It is known that SARS-CoV-2 virus can enter the body also through the eyes, especially in individuals suffering from dry eye syndrome. In these individuals, the virus initially causes conjunctivitis, which may potentially progress to the typical COVID-19 pneumonia via nasolacrimal drainage. A liposomal ozonated oil-based ophthalmic gel may act as a barrier against viral entry through the eyes. To evaluate this activity, an in vitro study can be conducted by treating human corneal cells infected with active SARS-CoV-2 strains with the formulation. The technologies available in the high-containment BSL-3 laboratory at LTTA enable the evaluation of the antiviral effects of various actives or formulations on specific target cells, such as corneal epithelial cells in the current study. Pharmaceutical companies or manufacturers of active ingredients can leverage this service to conduct preclinical studies in the early stages of development.
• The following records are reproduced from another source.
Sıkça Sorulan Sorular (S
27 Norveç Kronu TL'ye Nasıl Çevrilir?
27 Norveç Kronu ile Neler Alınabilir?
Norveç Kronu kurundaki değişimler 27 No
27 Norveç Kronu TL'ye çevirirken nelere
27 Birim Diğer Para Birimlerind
In the BSL-3 facility, it is possible to safely handle class 3 microorganisms, as classified according to their risk level. This includes handling SARS-CoV-2, along with other risk group 3 microorganisms such as the West Nile Virus. The BSL-3 laboratory’s preclinical research service has adopted in vitro approaches to evaluate the antiviral activity of formulations and active ingredients. Various cell lines are used in these studies, accurately simulating in vivo infection conditions. The evaluation includes the quantitation of viral particles after the treatment with the test compounds, which involves both quantitative molecular assays, those give the reduction in the total number of viral particles, and a viral titration on target cells, that calculates the decrease of infectious viruses only. Molecular analyses can also be conducted in parallel to observe cellular effects of the treatment, thereby providing a comprehensive understanding of antiviral mechanisms. With high-quality service and advanced technologies, the BSL-3 laboratory represents a unique environment for developing innovative therapies, targeted at pharmaceutical companies and active ingredient producers that require reliable preclinical studies in the early stages of development. Moreover, it enhances the potential for future personalized applications, adapting treatments to different viral strains or host immune responses.
The assays developed in the BSL-3 laboratory are at the forefront of antiviral research, thanks to the integration of advanced cell biology and molecular virology assays. Cytotoxicity testing of substances is also conducted in the laboratory, a crucial aspect in drug development, helping to find the right balance between effectiveness and safety. This combination of techniques enables not only testing for viral load reduction but also monitoring the effects of treatments on host cells at molecular level. Unlike traditional assays, these in vitro models incorporate multiple cell lines and infection conditions that closely mimic real-life ocular transmission routes, making the findings more relevant for clinical translation. The present study applied these in vitro protocols to assess the antiviral properties of the Ozodrop® ophthalmic gel against SARS-CoV-2. The analysis conducted has led to innovations in the ophthalmic application of liposomal ozonated oil in ocular prophylaxis, opening new perspectives for the development of novel formulations to extend the clinical potential of the technologies developed.
The reliability of these in vitro systems enables preliminary screening of the antiviral properties of new compounds and formulations, allowing for a more targeted approach to the next level in vivo and human trials. These tests are particularly useful for companies interested in evaluating the antiviral activity of substances intended for preventive use, as well as therapeutic agents for treating ongoing infections. Molecular and proteomic analyses also allow for exploration of potential mechanisms of action and assessment of the effects induced by these substances on target cells.

A study on the protective effects of an innovative ophthalmic gel on human corneal cells infected with SARS-CoV-2. The experiment integrated molecular virology with cell biology to assess the product’s tolerability in addition to its antiviral potential.
To assess the efficacy and antiviral activity of the ophthalmic gel, the experiments were divided into different phases:
Tolerability Analysis of Ozodrop® on Human Corneal Cells: The gel was applied at different concentrations to treat HCE-2 cells for up to 72 hours. Cell viability was assessed using a colorimetric assay and compared with untreated cells.
Regenerative Activity Analysis of Ozodrop® through In Vitro Scratch Test and Ex Vivo Corneal Treatment: Efficacy was evaluated after 24 hours of treatment using microscopy and analysis of inflammatory cytokines.
Antiviral Activity Analysis: A SARS-CoV-2 strain propagated in the BSL-3 lab was used to infect the cells. Following infection, the cells were treated with Ozodrop® for 24, 48, and 72 hours. Viral load was quantified by rt-qPCR, both inside the cells (after lysis) and in the culture medium.
The results showed that the ophthalmic gel has regenerative properties on mechanically damaged cell monolayers and anti-inflammatory effects under ex vivo dry eye conditions. Additionally, it demonstrated antiviral activity, with a reduction in SARS-CoV-2 titer by nearly 4 logs after 72 hours of treatment with Ozodrop®.
FB Vision S. p. A.
The service has been enhanced by user loyalty with LTTA and by the publication of an article in an internationally relevant scientific journal. The results on the ophthalmic gel have further elevated the value of Ozodrop®, which is currently available on the market.